2010s
The Petty Archives

Taking Fans on a Walk, Going Beyond His Hits
By Ben Ratliff
The New York Times - July 30, 2010

Over the years Tom Petty and the Heartbreakers have made a lot of repetitive songs that don't force you to think about them as such. Sometimes they've got sweet bridges and tiny solos; they're layered and warm and bar-band authentic. They're about rock 'n' roll as sacrament, highways, the sun in your hair, boys and girls turning one anothers' heads. They're locked into their sentimentality and carry a promise that Mr. Petty will never change much.

But on his new album, "Mojo," the band puts longer solos in the songs. And though they're not marathons -- they're just a minute or so longer than normal Tom Petty numbers -- when he played them on Wednesday night at Madison Square Garden, you could experience time passing: you could hear instrumental momentum; you got a small chance to think about repetition, about yourself and your relationship to music. He was taking us for a walk. Not a long one, and he wasn't showing us things we hadn't seen before, but still.

The midconcert, 30-minute subset of five songs from "Mojo" that Mr. Petty has been playing on this tour has been getting bad reviews, which all seem to ask why he is trying his audience's patience. I don't know about that. I think his audience could withstand having its musical patience tried a little.

The new songs establish a vibe. They hang around for a bit, leaving pot smoke behind. They're not so great in the CD player; they're channeling late-1960s Southern rock and acid blues. But in context on Wednesday they were just different enough from the rest of the concert -- almost all of which came from Mr. Petty's 10-times-platinum "Greatest Hits" album -- that they amounted to a whole other philosophy of art.
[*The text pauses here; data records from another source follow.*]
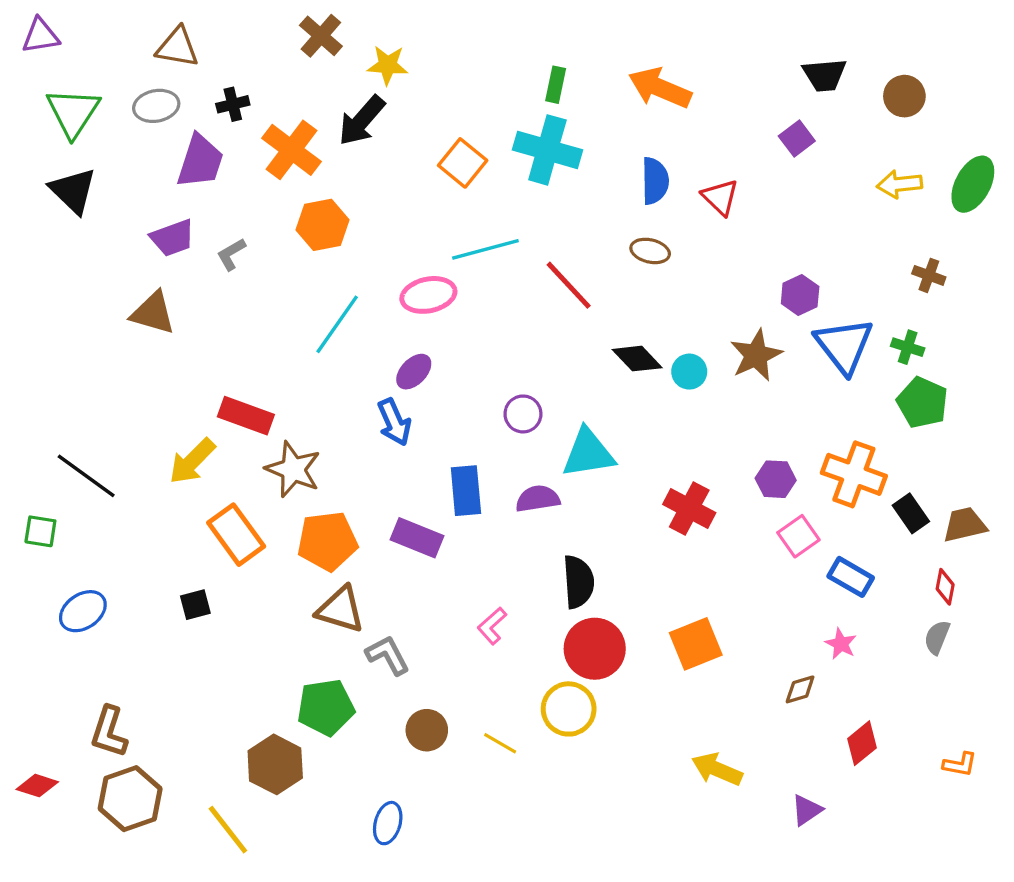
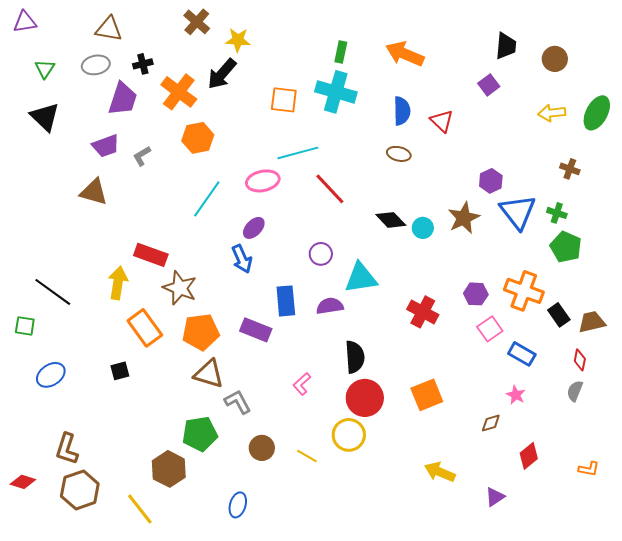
black trapezoid: (825, 75) -> (506, 46), turned -80
green triangle: (73, 112) -> (45, 69), size x0.6
orange square: (463, 163) -> (284, 100), turned -32
red line: (569, 285) -> (330, 189), moved
yellow arrow: (192, 461) -> (118, 283), turned 144

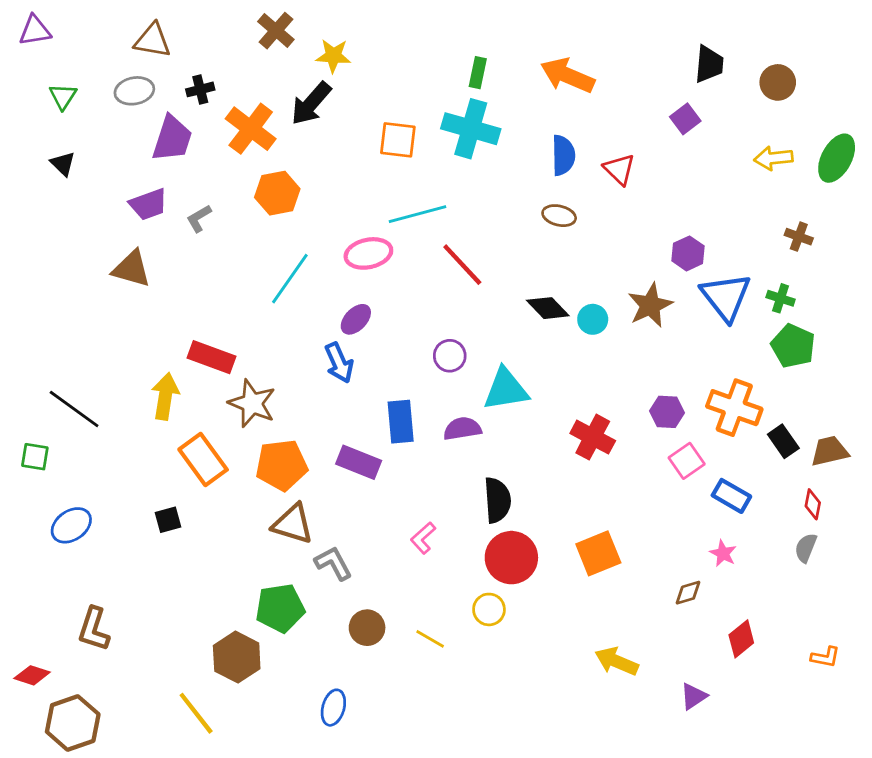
black triangle: (45, 117) -> (63, 164), size x0.6
yellow circle: (349, 435) -> (489, 609), size x0.7
brown hexagon: (80, 490) -> (73, 723), moved

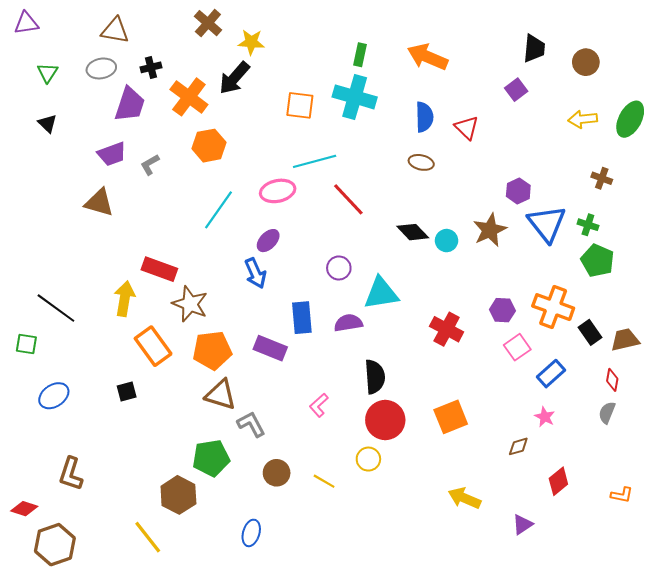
blue rectangle: (731, 496) -> (551, 374), turned -72

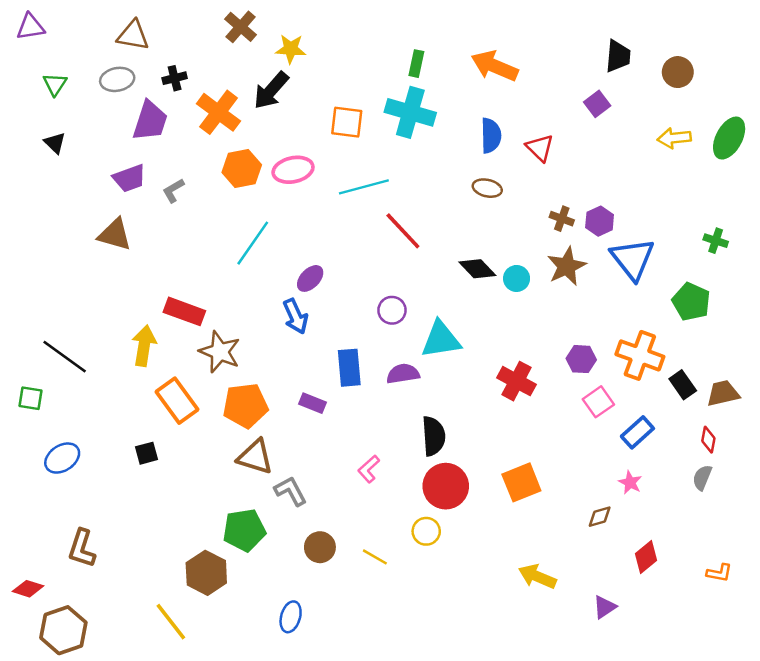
brown cross: (602, 178) -> (562, 219), moved
pink ellipse: (278, 191) -> (293, 170), moved
green cross: (588, 225) -> (716, 241), moved
purple rectangle: (270, 348) -> (313, 403), size x0.7

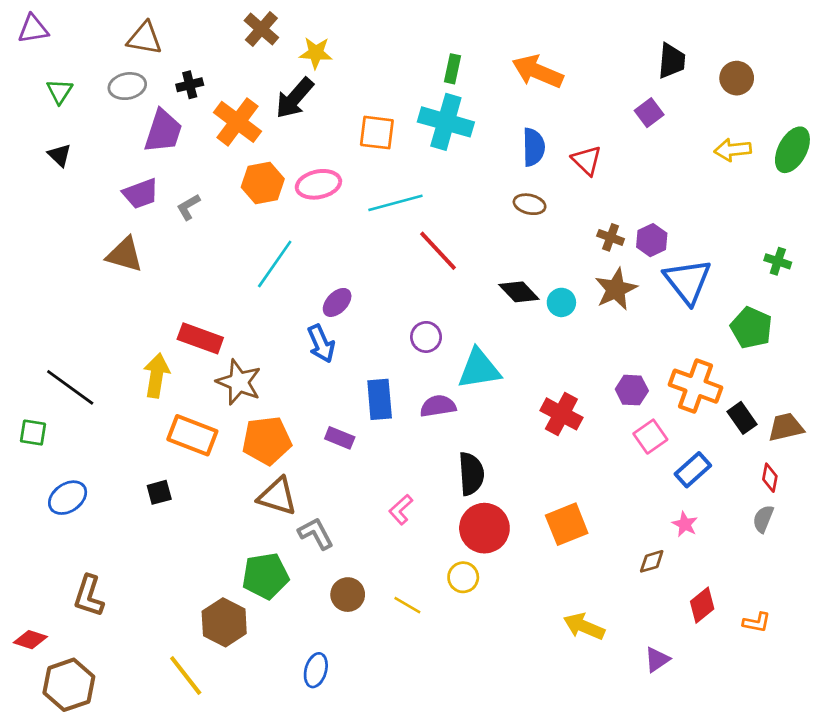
orange rectangle: (177, 401) -> (192, 435), turned -33
orange L-shape: (719, 573) -> (757, 622), moved

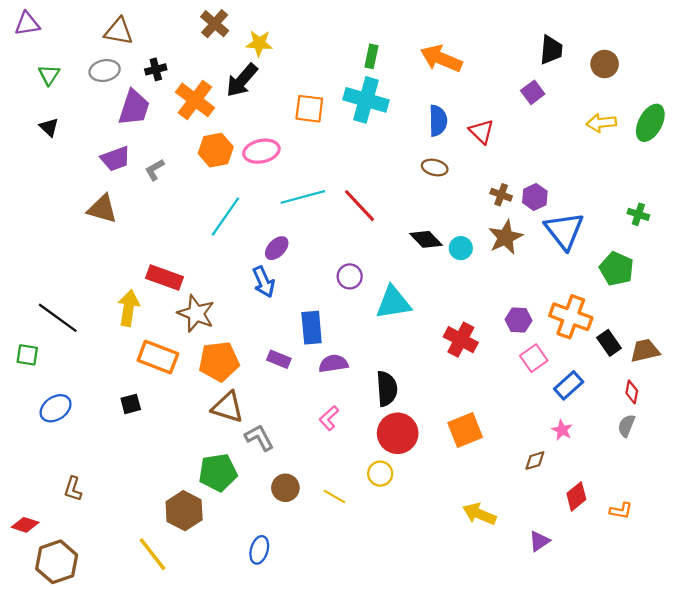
cyan line: (395, 203) -> (303, 197), moved
purple semicircle: (438, 406) -> (333, 364), moved
brown L-shape: (89, 596) -> (73, 489), size x0.7

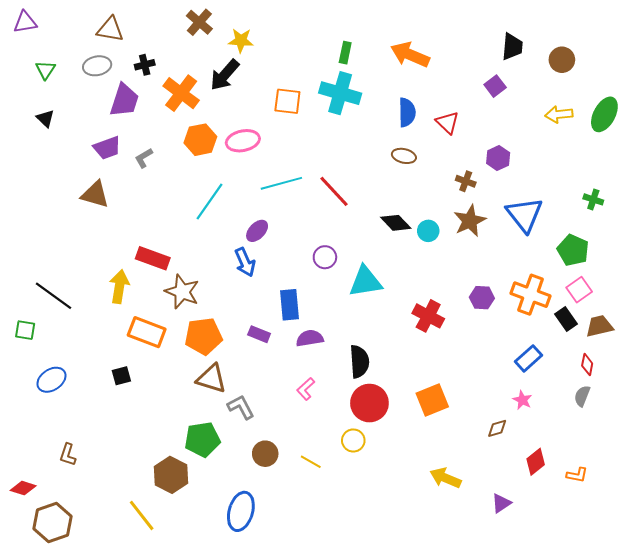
purple hexagon: (535, 197) -> (498, 158), moved
pink square: (534, 358) -> (579, 290), moved
blue ellipse: (259, 550) -> (241, 511), size x1.5

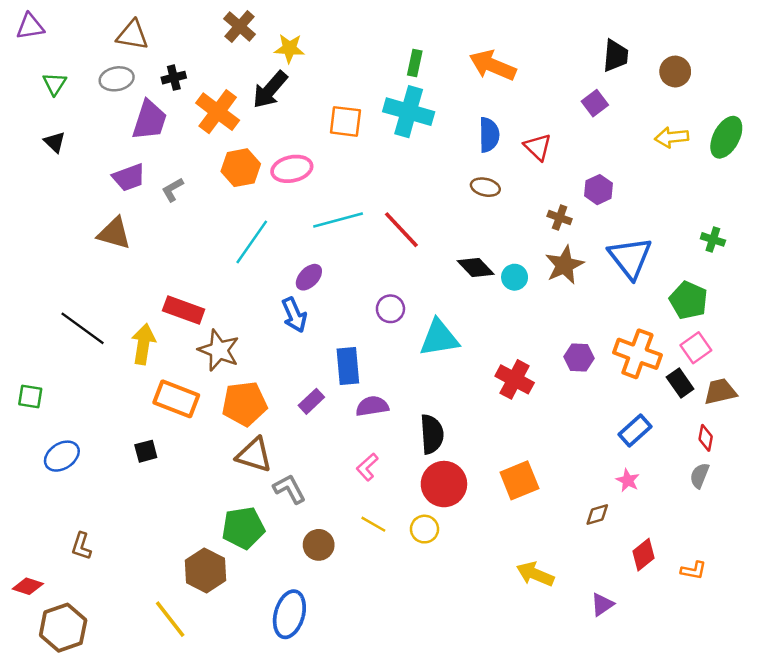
black line: (54, 296) -> (83, 328), moved
purple rectangle: (259, 334) -> (311, 401), turned -65
yellow line: (311, 462) -> (373, 524), moved

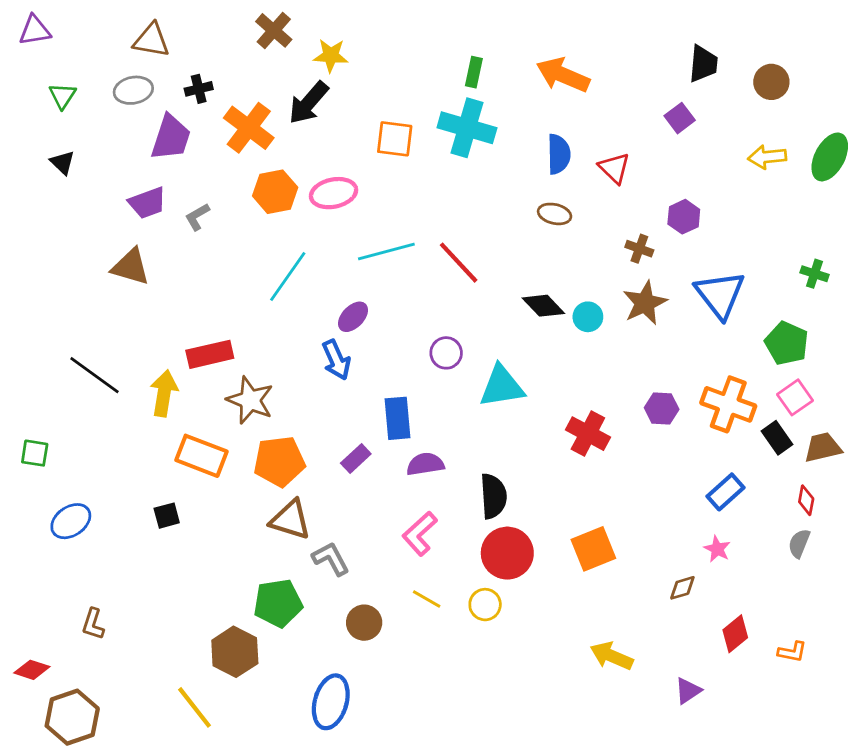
red rectangle: (184, 310) -> (210, 354), turned -33
pink L-shape: (367, 467) -> (420, 534), size x1.4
And the band woke up to play them, especially Mr. Petty, whose sleepy grin looks more genuine after you have seen him in the throes of what has probably worn him down and fulfilled him in the first place: perfectionism.

It was nice to see all that vintage gear get more use. There are three guitarists in the Heartbreakers, and at least two changed guitars for each song: rivers of old Gibsons, Fenders, Rickenbackers, Gretsches. Besides the lead soloist, Mike Campbell, who with a Les Paul can pull off almost masterly Jimmy Page impressions, and Mr. Petty, there's the curious figure of the multi-instrumentalist Scott Thurston,  standing behind keyboards with his guitar strapped on, singing, strumming or pressing down keys as the moment requires. (And every moment does: for a couple of words of light backup vocals, a revolving riff holding a tune together, and a short lead in harmony with Mr. Campbell. It was fascinating to see how Mr. Thurston slides into this puzzle, subsuming himself into the whole, no matter what he plays.)

The opening act never sounds as good as the headliner. On Wednesday the great blues guitarist Buddy Guy, the warm-up for Mr. Petty on his East Coast dates, grew piercingly loud in the wrong way whenever he started in on his manic, scrabbling solos, of which there were a lot. But this was also a concert at which the headlining band's new stuff sounded better than anything else. After the Heartbreakers' set, you came away thinking about guitar tone: in "First Flash of Freedom," the liquid, harmonized slide-guitar leads; in "Running Man's Bible," the mellow nimbus of distortion around Mr. Petty's lines. If you weren't just waiting for hits, there was a proper sensory experience in there.